SEDALIA • The man with a sunburnt face and salt-and-pepper mustache and a big belt buckle fastened to dirt-stained blue jeans hobbles through a familiar, wooden door.

“Opened that same door when I was 6 years old,” says Chet Hier, 77. “But I was barefooted then, because when I was 6 I ran around barefooted. Yeah, I pulled a big toenail off that door.”

Favorite cocktail in hand — screwdriver with a healthy dose of vodka — Hier takes his seat with the men he meets here most every day. It’s 10 a.m. for coffee, 3 p.m. for booze and burgers. Now as always the storytelling commences around this round- table in Bud’s Bar.

These are decades-old friends. Some are natives like Hier, descended from Sedalia’s first white families. All have lived a farming life. All have seen things change: ranchland swarmed by cookie-cutter homes and that mall on the other side of the highway, the Outlets at Castle Rock.

“Golly,” says Billy Moore, 86, wearing his usual overalls and nursing his usual Bud Light. “We used to stand out on the street and wave if somebody come by. Now you can’t even get across the street.”

Everybody knew everybody then, says the patron in the next seat over, Guy Elder. It seems everybody from back then is gone. “Now there’s all these new people,” Elder says. “Don’t know a lot of them now.”

But at Bud’s, the local staple since 1948, little has changed.

“That’s what we’re trying to keep,” says Garo Chalian.

The third owner in the bar’s history did change the floors, though. He knew he’d have hell to pay. Sure enough, Hier, whose daddy built the original bathrooms in the corner, took his branding iron to the floor.

“I love these guys,” Chalian says, raising his glass of vodka to them.

That’s partly why he got involved at Bud’s. His career was in dentistry and law. “But this is living,” he says at the bar. “That other stuff wasn’t living. This is life right here.”

Chalian has been around the area for 22 years, but at Bud’s he feels as if he’s been around forever. As if he’s part of something historic and special. He wants customers to feel that way, too.

“You’re gonna come here as a tourist,” he says, “and you’re gonna leave as a local.”

Tourists come for the mouth-watering burger, what some publications have called one of the best in all of America.

The burgers are steamed.
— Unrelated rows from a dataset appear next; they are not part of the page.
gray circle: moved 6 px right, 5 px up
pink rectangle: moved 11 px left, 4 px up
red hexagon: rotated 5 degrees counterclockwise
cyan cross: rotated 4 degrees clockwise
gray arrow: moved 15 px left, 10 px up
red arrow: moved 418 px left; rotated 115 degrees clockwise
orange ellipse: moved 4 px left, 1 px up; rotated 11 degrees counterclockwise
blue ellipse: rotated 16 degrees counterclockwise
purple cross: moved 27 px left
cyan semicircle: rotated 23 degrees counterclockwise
Don’t ask further for secrets.

And definitely don’t ask for fries. “No french fries, dammit!” goes the saying here. You’ll enjoy your burger served in a basket with a bag of Lay’s, dammit.

Also, you should be prepared to pay cash. And to face the likes of Hier. “Who are ya?” he might demand. And if you pass the test, you might just hear some stories, such as the one he tells of when the floor endured much greater damage than from his branding iron.
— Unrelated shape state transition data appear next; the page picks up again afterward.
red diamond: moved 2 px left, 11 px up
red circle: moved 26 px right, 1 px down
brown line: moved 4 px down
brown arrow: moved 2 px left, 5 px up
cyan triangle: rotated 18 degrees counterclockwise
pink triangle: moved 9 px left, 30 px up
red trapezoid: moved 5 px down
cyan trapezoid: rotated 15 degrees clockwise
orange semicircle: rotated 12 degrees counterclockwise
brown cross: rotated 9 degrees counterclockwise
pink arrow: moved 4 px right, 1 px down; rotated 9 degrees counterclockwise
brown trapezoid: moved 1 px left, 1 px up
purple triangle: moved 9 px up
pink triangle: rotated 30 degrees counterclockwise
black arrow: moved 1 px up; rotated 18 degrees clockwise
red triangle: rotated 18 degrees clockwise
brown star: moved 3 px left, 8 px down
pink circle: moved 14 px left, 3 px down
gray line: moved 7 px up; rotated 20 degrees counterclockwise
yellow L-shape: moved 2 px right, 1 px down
“My brother and I rode horses in here one day,” Hier says. “That woulda been in the ’60s.”

That was when Therman Thompson was the owner. He’s pictured on the wall with the founder, Bud Herbert, who opened the joint not long after World War II. Bud sold the place when he became judge in Castle Rock, the story goes.
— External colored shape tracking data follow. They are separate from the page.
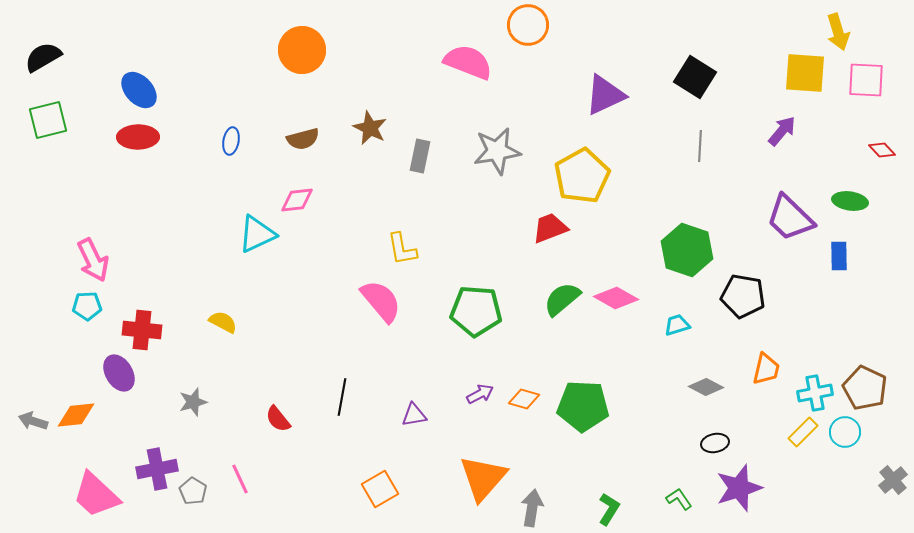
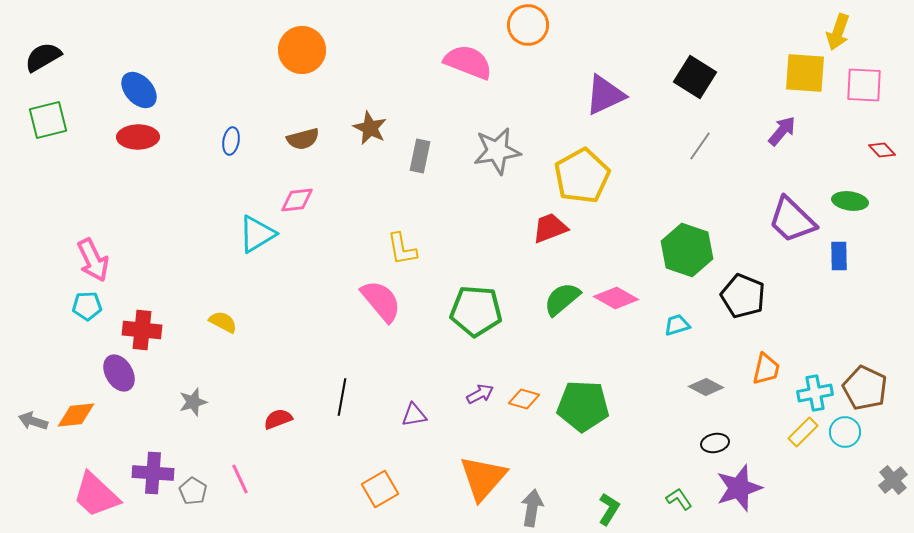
yellow arrow at (838, 32): rotated 36 degrees clockwise
pink square at (866, 80): moved 2 px left, 5 px down
gray line at (700, 146): rotated 32 degrees clockwise
purple trapezoid at (790, 218): moved 2 px right, 2 px down
cyan triangle at (257, 234): rotated 6 degrees counterclockwise
black pentagon at (743, 296): rotated 12 degrees clockwise
red semicircle at (278, 419): rotated 108 degrees clockwise
purple cross at (157, 469): moved 4 px left, 4 px down; rotated 15 degrees clockwise
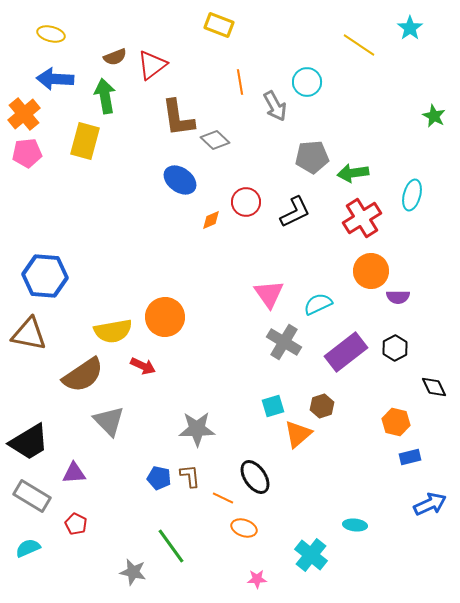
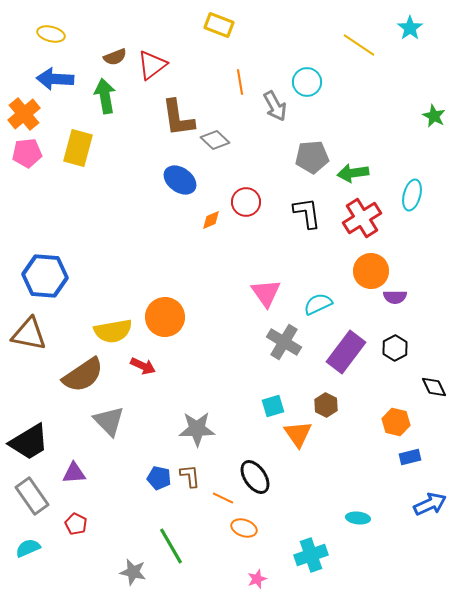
yellow rectangle at (85, 141): moved 7 px left, 7 px down
black L-shape at (295, 212): moved 12 px right, 1 px down; rotated 72 degrees counterclockwise
pink triangle at (269, 294): moved 3 px left, 1 px up
purple semicircle at (398, 297): moved 3 px left
purple rectangle at (346, 352): rotated 15 degrees counterclockwise
brown hexagon at (322, 406): moved 4 px right, 1 px up; rotated 15 degrees counterclockwise
orange triangle at (298, 434): rotated 24 degrees counterclockwise
gray rectangle at (32, 496): rotated 24 degrees clockwise
cyan ellipse at (355, 525): moved 3 px right, 7 px up
green line at (171, 546): rotated 6 degrees clockwise
cyan cross at (311, 555): rotated 32 degrees clockwise
pink star at (257, 579): rotated 18 degrees counterclockwise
And the stories go on and on.

Of Moore always winning the pumpkin contest in the fall; he always grows the biggest. Of him dressing up as Santa in the winter. Of Elder’s rattlesnake.

“We were coming back from unloading a bunch of hay. This was before they double-laned the highway,” he starts, ending with the creature he found and brought into the bar.

Hier has stories of other pranks he pulled. Has stories and stories.

“I may go home and get the book,” he says.

Yes, he wrote a book on Bud’s. Because anything worth preserving, he figured, is worth a book.

On the menu

The hamburger is $4.30. The double hamburger is $6.55. The cheeseburger is $4.65. And the most popular double cheeseburger is $7.30.

That's it. Four menu items.

"Pickles and onion on the side," Chalian says. "If you've been here before and know to ask, you can get grilled onions. And that's it."

Folks at Bud's know the burger goes down best with a cold one. Bud Light, Coors, Miller Lite and Pabst Blue Ribbon among $4.25 bottles. Blue Moon, Colorado Native and Sam Adams on the $5 list.

Well drinks for $4.25. Wines for $5. Coca Cola products.